Make sure to put this config file in the config/ directory inside mender-convert.

Conversion Process

From the mender-convert directory, run the command below.

MENDER_CONVERT_LOCATION=${PWD}
$MENDER_CONVERT_LOCATION/scripts/bootstrap-rootfs-overlay-hosted-server.sh \
--output-dir ${PWD}/input/rootfs_overlay_demo \
--region eu \
--tenant-token "SECRET TENANT TOKEN"

Make sure to put a correct region and your tenant token.

Run mender-convert

For running mender-covert, adjust the following command to match your setup:

MENDER_ARTIFACT_NAME=advantech-uno2372g-release-1 \
./docker-mender-convert \
--disk-image input/advantech-golden-image.img \
--config configs/generic_x86-64_hdd_config \
--config configs/edgelinux-uno2372g_config \
--overlay input/rootfs_overlay_demo/

If everything is set up correctly, you should see the mender-convert pipeline run: extracting the image, modifying partitions, installing Mender client packages, and packaging the new image. Depending on the size of the golden image - this process can take a while.

Expected result

When the process finishes, the converted artifacts appear under the deploy/ directory.

You can flash the .img file to a device, or deploy the .mender artifact via Mender Server (if Mender was already installed on the device).
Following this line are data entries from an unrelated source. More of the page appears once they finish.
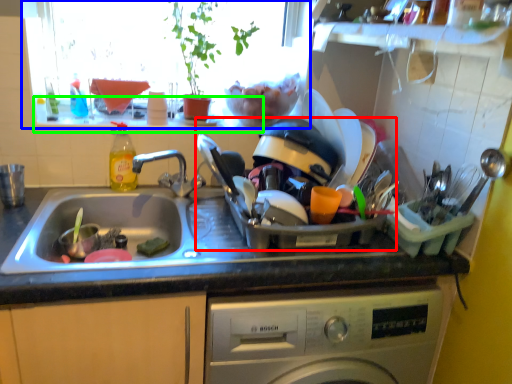 Question: Which is nearer to the appliance (highlighted by a red box)? window screen (highlighted by a blue box) or window sill (highlighted by a green box).

Choices:
 (A) window screen
 (B) window sill

Answer: (A) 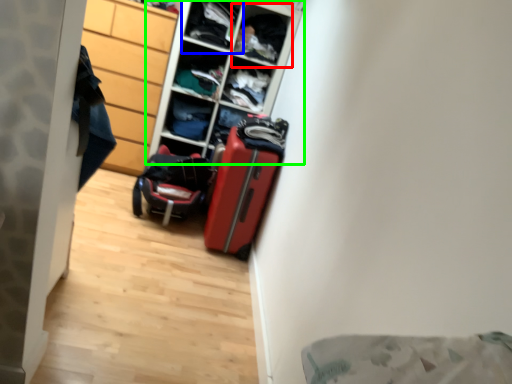 Question: Based on their relative distances, which object is nearer to shelf (highlighted by a red box)? Choose from shelf (highlighted by a blue box) and shelf (highlighted by a green box).

Choices:
 (A) shelf
 (B) shelf

Answer: (A) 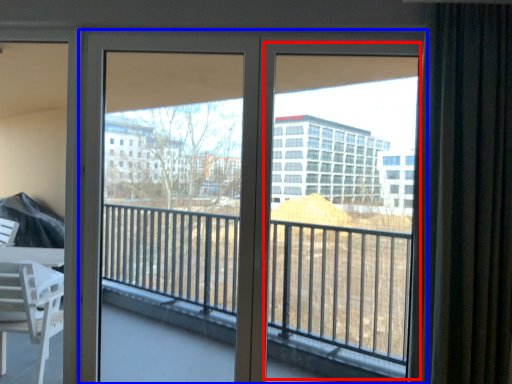 Question: Which of the following is the closest to the observer, window screen (highlighted by a red box) or door (highlighted by a blue box)?

Choices:
 (A) window screen
 (B) door

Answer: (A) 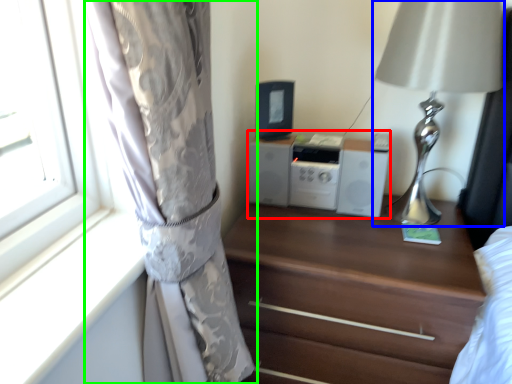 Question: Which object is positioned closest to stereo (highlighted by a red box)? Select from table lamp (highlighted by a blue box) and curtain (highlighted by a green box).

Choices:
 (A) table lamp
 (B) curtain

Answer: (A) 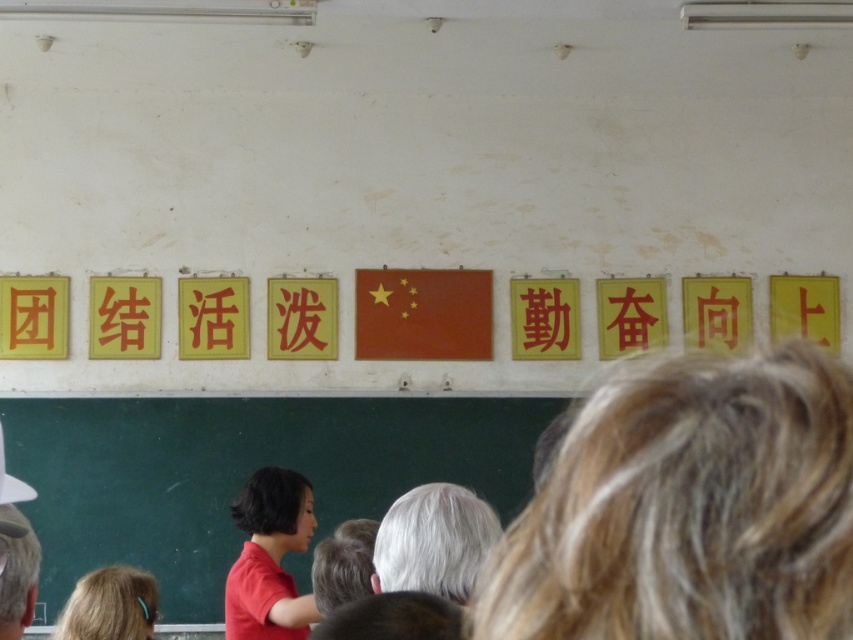 Which is in front, point (399, 502) or point (67, 637)?

Positioned in front is point (399, 502).

From the picture: Is gray hair at center in front of blonde hair at lower left?

Yes.

Is point (405, 564) positioned in front of point (88, 586)?

Yes, it is in front of point (88, 586).

You are a GUI agent. You are given a task and a screenshot of the screen. Output one action in this format:
    pyautogui.click(x=<x>, y=<y>)
    Task: Click on the gray hair at center
    The width and height of the screenshot is (853, 640).
    Given the screenshot: What is the action you would take?
    pyautogui.click(x=433, y=541)

Is red matte shirt at center in front of gray hair at center?

That is False.

Does point (276, 579) lie in front of point (419, 577)?

That is False.

Identify the location of red matte shirt at center. (270, 557).

Can you confirm if blonde hair at center is shorter than blonde hair at lower left?

No.

I want to click on blonde hair at center, so click(x=689, y=508).

Describe the element at coordinates (689, 508) in the screenshot. I see `blonde hair at center` at that location.

What are the coordinates of `blonde hair at center` in the screenshot? It's located at (689, 508). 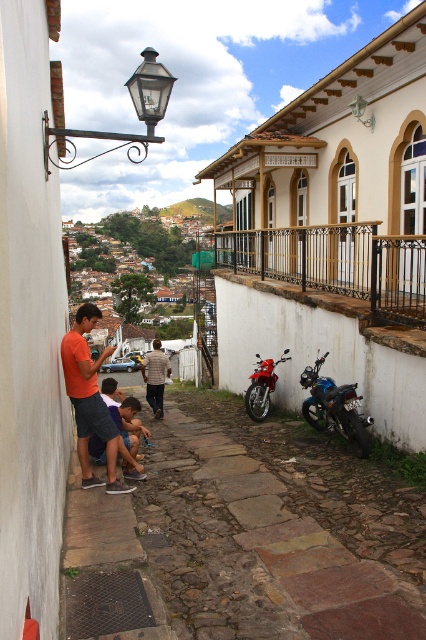 Can you confirm if orange matte shirt at lower left is wider than blue metallic motorbike at lower center?

Yes, orange matte shirt at lower left is wider than blue metallic motorbike at lower center.

Is orange matte shirt at lower left shorter than blue metallic motorbike at lower center?

Incorrect, orange matte shirt at lower left's height does not fall short of blue metallic motorbike at lower center's.

Who is more forward, (112, 429) or (345, 426)?

Point (112, 429) is more forward.

Locate an element on the screen. The height and width of the screenshot is (640, 426). orange matte shirt at lower left is located at coordinates (89, 397).

Based on the photo, who is positioned more to the left, blue metallic motorbike at lower center or light brown shirt at center?

From the viewer's perspective, light brown shirt at center appears more on the left side.

Between blue metallic motorbike at lower center and light brown shirt at center, which one is positioned higher?

blue metallic motorbike at lower center

Does point (321, 420) come closer to viewer compared to point (155, 368)?

Yes, it is.

The width and height of the screenshot is (426, 640). I want to click on blue metallic motorbike at lower center, so click(334, 406).

You are a GUI agent. You are given a task and a screenshot of the screen. Output one action in this format:
    pyautogui.click(x=<x>, y=<y>)
    Task: Click on the orange matte shirt at lower left
    This screenshot has width=426, height=640.
    Given the screenshot: What is the action you would take?
    pyautogui.click(x=89, y=397)

Which is in front, point (104, 412) or point (149, 396)?

Point (104, 412) is more forward.

The image size is (426, 640). I want to click on orange matte shirt at lower left, so click(89, 397). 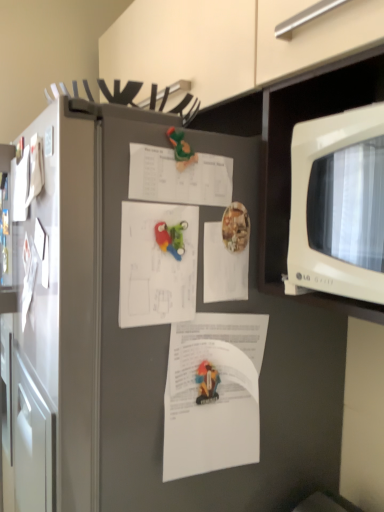 Question: Is rubberized plastic toy at center, placed as the 1th toy when sorted from bottom to top, bigger than white glossy microwave at right?

Choices:
 (A) no
 (B) yes

Answer: (A)

Question: Could you tell me if rubberized plastic toy at center, which ranks as the second toy in top-to-bottom order, is turned towards white glossy microwave at right?

Choices:
 (A) yes
 (B) no

Answer: (B)

Question: Is rubberized plastic toy at center, which ranks as the second toy in top-to-bottom order, next to white glossy microwave at right and touching it?

Choices:
 (A) no
 (B) yes

Answer: (A)

Question: From the image's perspective, is rubberized plastic toy at center, placed as the 1th toy when sorted from bottom to top, on top of white glossy microwave at right?

Choices:
 (A) yes
 (B) no

Answer: (B)

Question: Does rubberized plastic toy at center, which ranks as the second toy in top-to-bottom order, come behind white glossy microwave at right?

Choices:
 (A) yes
 (B) no

Answer: (A)

Question: In the image, is rubberized plastic toy at center, placed as the 1th toy when sorted from bottom to top, on the left side or the right side of white glossy microwave at right?

Choices:
 (A) left
 (B) right

Answer: (A)

Question: Is rubberized plastic toy at center, which ranks as the second toy in top-to-bottom order, bigger or smaller than white glossy microwave at right?

Choices:
 (A) small
 (B) big

Answer: (A)

Question: In terms of width, does rubberized plastic toy at center, placed as the 1th toy when sorted from bottom to top, look wider or thinner when compared to white glossy microwave at right?

Choices:
 (A) thin
 (B) wide

Answer: (A)

Question: Relative to white glossy microwave at right, is rubberized plastic toy at center, placed as the 1th toy when sorted from bottom to top, in front or behind?

Choices:
 (A) behind
 (B) front

Answer: (A)

Question: From the image's perspective, is white paper at center, acting as the 2th document starting from the bottom, positioned above or below green plastic toy at center, the 1th toy when ordered from top to bottom?

Choices:
 (A) above
 (B) below

Answer: (B)

Question: Is white paper at center, positioned as the 3th document in top-to-bottom order, in front of or behind green plastic toy at center, the 2th toy from the bottom, in the image?

Choices:
 (A) behind
 (B) front

Answer: (B)

Question: Considering the relative positions of white paper at center, acting as the 2th document starting from the bottom, and green plastic toy at center, the 1th toy when ordered from top to bottom, in the image provided, is white paper at center, acting as the 2th document starting from the bottom, to the left or to the right of green plastic toy at center, the 1th toy when ordered from top to bottom,?

Choices:
 (A) right
 (B) left

Answer: (B)

Question: Looking at their shapes, would you say white paper at center, positioned as the 3th document in top-to-bottom order, is wider or thinner than green plastic toy at center, the 2th toy from the bottom?

Choices:
 (A) wide
 (B) thin

Answer: (B)

Question: In terms of size, does white paper at center, which is the 3th document in bottom-to-top order, appear bigger or smaller than rubberized plastic toy at center, placed as the 1th toy when sorted from bottom to top?

Choices:
 (A) big
 (B) small

Answer: (A)

Question: Is white paper at center, which is the 3th document in bottom-to-top order, to the left or to the right of rubberized plastic toy at center, placed as the 1th toy when sorted from bottom to top, in the image?

Choices:
 (A) left
 (B) right

Answer: (B) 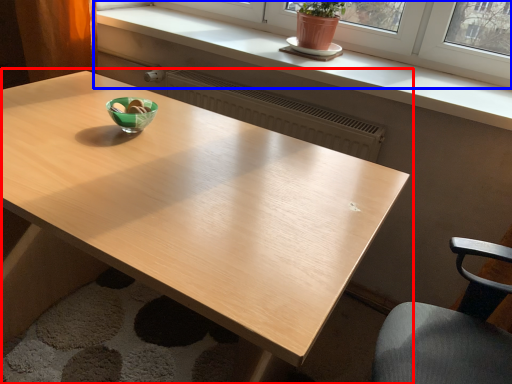 Question: Which object is further to the camera taking this photo, table (highlighted by a red box) or window (highlighted by a blue box)?

Choices:
 (A) table
 (B) window

Answer: (B) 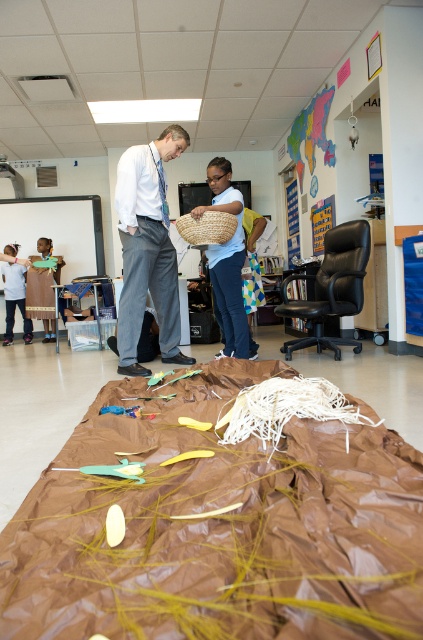 You are a teacher in the classroom and want to place a small toy that is 3 feet long between the brown paper bag at center and the white cotton pants at center. Will there be enough space between them to fit the toy?

The distance between the brown paper bag at center and the white cotton pants at center is 5.78 feet. Since the toy is 3 feet long, there is sufficient space to place it between them. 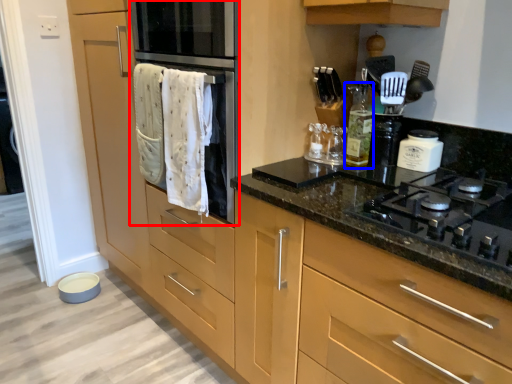 Question: Which of the following is the farthest to the observer, oven (highlighted by a red box) or bottle (highlighted by a blue box)?

Choices:
 (A) oven
 (B) bottle

Answer: (B) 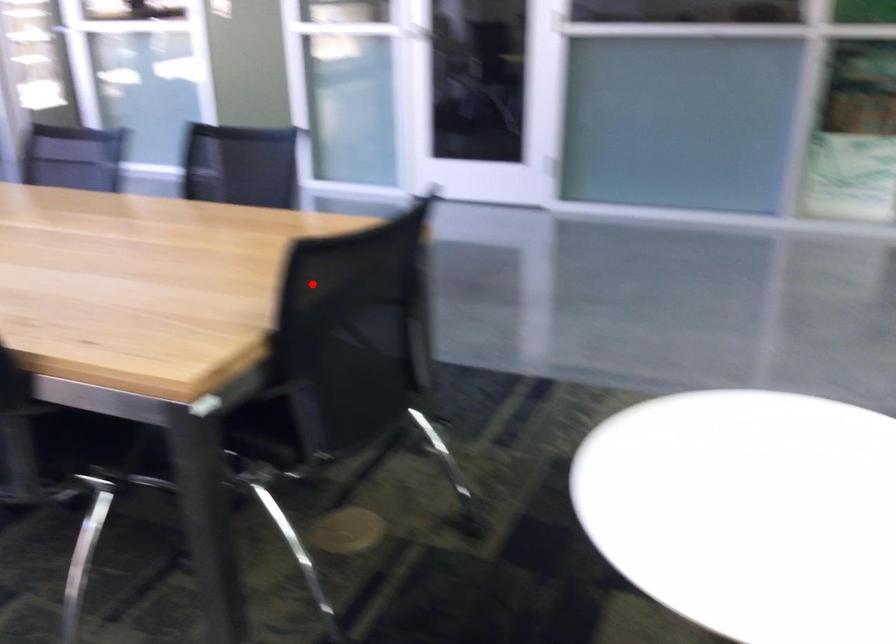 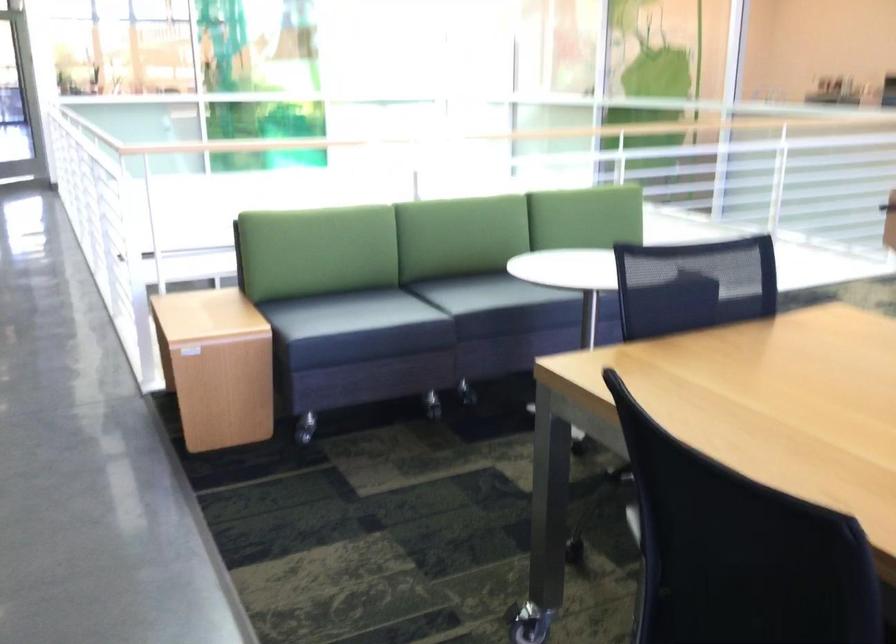 Find the pixel in the second image that matches the highlighted location in the first image.

(695, 275) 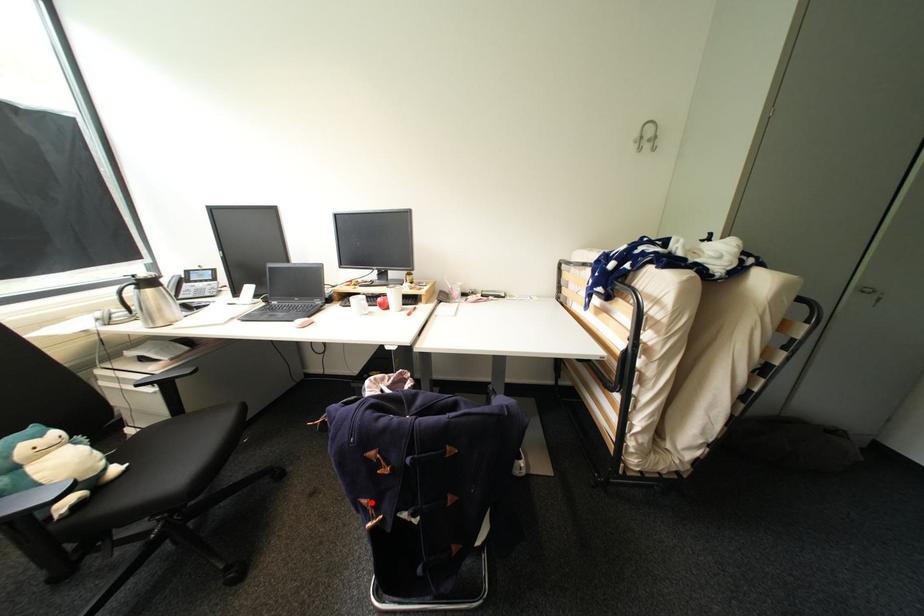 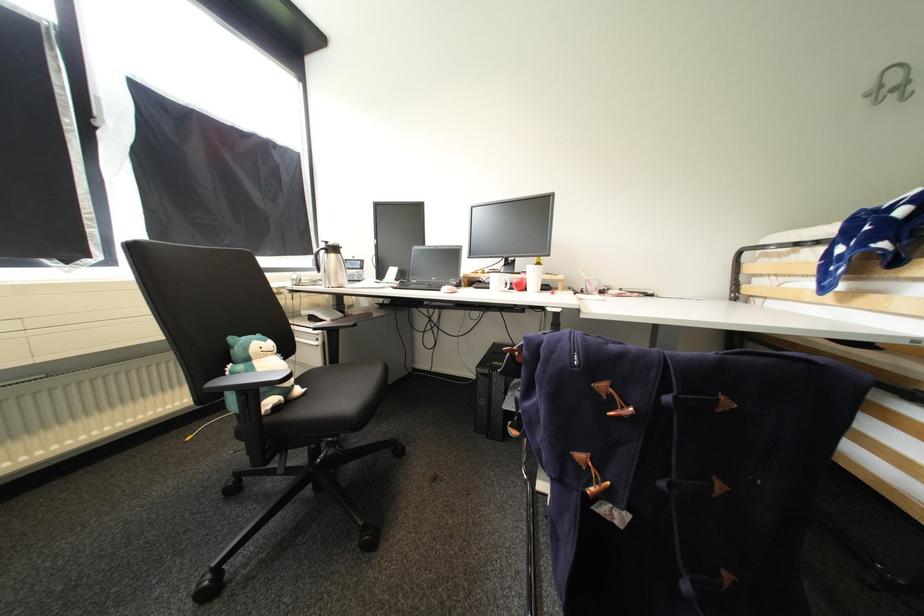 Question: I am providing you with two images of the same scene from different viewpoints. In image1, a red point is highlighted. Considering the same 3D point in image2, which of the following is correct?

Choices:
 (A) It is closer
 (B) It is farther

Answer: (A)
The UNO-2372G should now boot into Mender’s dual-rootfs setup.

References

The mender-convert workflow is documented in the Mender Official Documentation[1], which describes cloning the repo, preparing the image, and running docker-mender-convert with --config options. This guide follows the standard convert procedure, adapted for the UNO-2372G using our custom config.